Just a few more hours to kill, helping the boys in Gayfield, and then on to Fettes HQ, where all the formality and gravitas of the law would be on display to impress or intimidate her. As if the
very word ‘hearing’ in itself was not enough to make a cold shiver run down her spine.

A double-decker bus hooted its horn at a passing cyclist, the man’s helmeted head low down on his handlebars, and the noise brought her back to the present in the nick of time. A second
later, in her preoccupied state, and she would have collided with a post from which was suspended one of the many ‘I Love Leith’ banners that had been hoisted the length of the Walk.
Well, I don’t, she declared cantankerously, surveying its litter-strewn pavements and stepping out of the way of an abandoned armchair. Who does? They protest too much. The feel-good slogan
trumpets the burgh’s unloved and miserable status, like a valentine some sad person sends to himself.

SART – the Search and Recovery Team – were based at Gayfield Square Police Station. The squat, toad-like shape of the sixties building with its warty, grey-harled
surface, gave fair notice to all and sundry of the nature of the accommodation to be found within. There were suites of drab, functional rooms without ornament of any kind, all painted in tired
shades of magnolia. Posters on the walls warned of the dangers posed by adulterated heroin and the use of dirty needles. Telephone numbers to ring in case of domestic abuse, child abuse or
substance abuse were on display, and everything had been translated into at least four languages, English alone long since having become insufficient for the city’s needs.

The office to which she had been seconded for the day was tucked away at the end of a narrow corridor on the second floor, and was as unobtrusive and low-key as its occupants. In order to get
into it, Alice had to push with her shoulder against the door, dislodging as she did so a recently-recovered stolen bicycle which had been propped up against it. Donny McDaid, a plain-clothes
constable and one of the stalwarts of the operation, had his sturdy, denim-clad legs up on his desk. A tattooed arm rested on the top of his computer. With his left hand he was busy fidgeting with
the rubber band that held his ponytail in place.

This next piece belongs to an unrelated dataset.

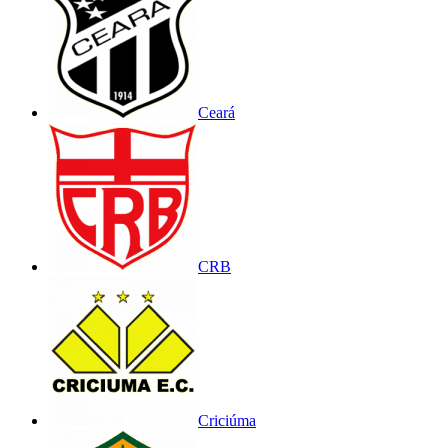
Ceará
CRB
Criciúma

‘Any luck with the notebook?’ he inquired genially as she entered.

‘Yes.’

‘Good on you.’

‘Aye. Well done,’ Fergus Walsh, another team member, chipped in. His eyes were roving over a white board on which the names and telephone numbers of all the pawnbrokers in the
capital had been scrawled in black magic-marker. With a sleeve of his cotton jersey he rubbed out one entry and inserted another in its place.

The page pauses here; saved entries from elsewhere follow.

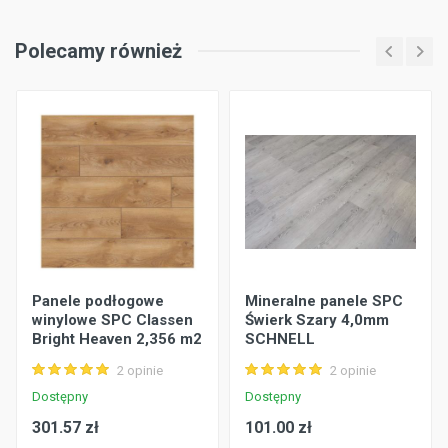
Polecamy również
Panele podłogowe
Mineralne panele SPC
winylowe SPC Classen
Świerk Szary 4,0mm
Bright Heaven 2,356 m2
SCHNELL
2 opinie
2 opinie
Dostępny
Dostępny
301.57 zł
101.00 zł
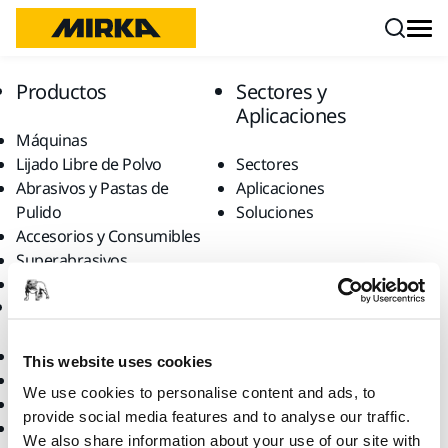
Ir a contenido
Productos
Sectores y
Aplicaciones
Máquinas
Lijado Libre de Polvo
Sectores
Abrasivos y Pastas de
Aplicaciones
Pulido
Soluciones
Accesorios y Consumibles
Superabrasivos
Productos Destacados
Ayuda
Acerca de Mirka
Descargas
Quiénes somos
This website uses cookies
Garantía Mirka
Contáctanos
We use cookies to personalise content and ads, to
Atención al Cliente
Noticias
provide social media features and to analyse our traffic.
Centro de Ayuda
Para los Medios
We also share information about your use of our site with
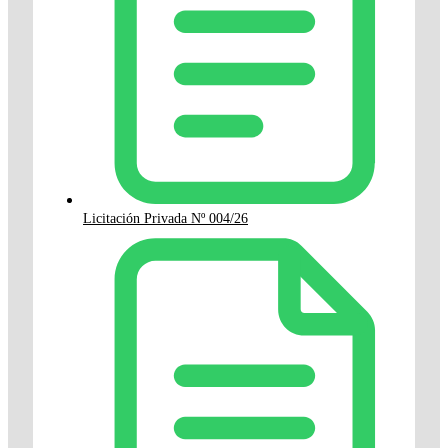
Licitación Privada Nº 004/26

‘It wasn’t that difficult,’ Alice said defensively, handing over the laptop to Donny.

‘Not for a quick learner like you, eh?’ Fergus retorted, winking at Donny and returning to his desk.

‘Tea?’ Alice asked, turning towards the white plastic kettle and stained cups on the metal filing cabinet. Peering inside the kettle, she noticed that the furred-up element appeared
to have burnt itself out and melted the plastic. She fished a couple of old teabags out of it.

‘You’re still on trial, mind,’ Fergus said, then, regretting his crass choice of words, added quickly, ‘. . . as a tea maker, I mean.’

‘But you’ll be making it, eh – because you’re a woman,’ Donny added, seeing his colleague’s embarrassment and trying to repair the damage.

‘I’ll be making it because I haven’t a clue what to do in this place.’